**ACTIVITY**
In your copy, leave out all pictures and reproduce every entry exactly.

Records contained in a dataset
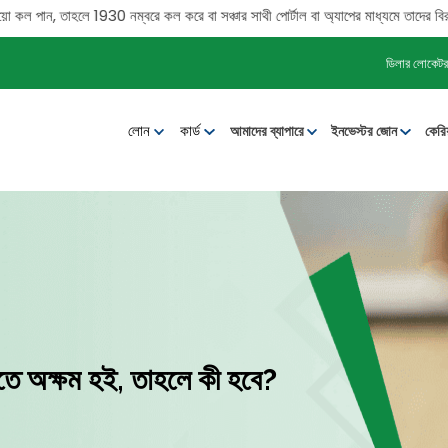
, তাহলে 1930 নম্বরে কল করে বা সঞ্চার সাথী পোর্টাল বা অ্যাপের মাধ্যমে তাদের বিরুদ্ধে 
ডিলার লোকেটর
লোন
কার্ড
আমাদের ব্যাপারে
ইনভেস্টর জোন
কেরি
ে অক্ষম হই, তাহলে কী হবে?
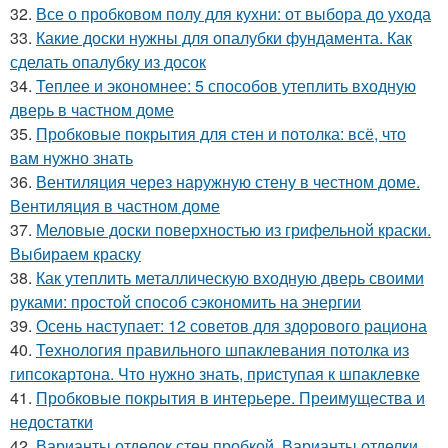
32.
Все о пробковом полу для кухни: от выбора до ухода
33.
Какие доски нужны для опалубки фундамента. Как
сделать опалубку из досок
34.
Теплее и экономнее: 5 способов утеплить входную
дверь в частном доме
35.
Пробковые покрытия для стен и потолка: всё, что
вам нужно знать
36.
Вентиляция через наружную стену в честном доме.
Вентиляция в частном доме
37.
Меловые доски поверхностью из грифельной краски.
Выбираем краску
38.
Как утеплить металлическую входную дверь своими
руками: простой способ сэкономить на энергии
39.
Осень наступает: 12 советов для здорового рациона
40.
Технология правильного шпаклевания потолка из
гипсокартона. Что нужно знать, приступая к шпаклевке
41.
Пробковые покрытия в интерьере. Преимущества и
недостатки
42.
Варианты отделок стен пробкой. Варианты отделки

**TASK SOLUTION**
, তাহলে 1930 নম্বরে কল করে বা সঞ্চার সাথী পোর্টাল বা অ্যাপের মাধ্যমে তাদের বিরুদ্ধে 
ডিলার লোকেটর
লোন
কার্ড
আমাদের ব্যাপারে
ইনভেস্টর জোন
কেরি
ে অক্ষম হই, তাহলে কী হবে?
32.
Все о пробковом полу для кухни: от выбора до ухода
33.
Какие доски нужны для опалубки фундамента. Как
сделать опалубку из досок
34.
Теплее и экономнее: 5 способов утеплить входную
дверь в частном доме
35.
Пробковые покрытия для стен и потолка: всё, что
вам нужно знать
36.
Вентиляция через наружную стену в честном доме.
Вентиляция в частном доме
37.
Меловые доски поверхностью из грифельной краски.
Выбираем краску
38.
Как утеплить металлическую входную дверь своими
руками: простой способ сэкономить на энергии
39.
Осень наступает: 12 советов для здорового рациона
40.
Технология правильного шпаклевания потолка из
гипсокартона. Что нужно знать, приступая к шпаклевке
41.
Пробковые покрытия в интерьере. Преимущества и
недостатки
42.
Варианты отделок стен пробкой. Варианты отделки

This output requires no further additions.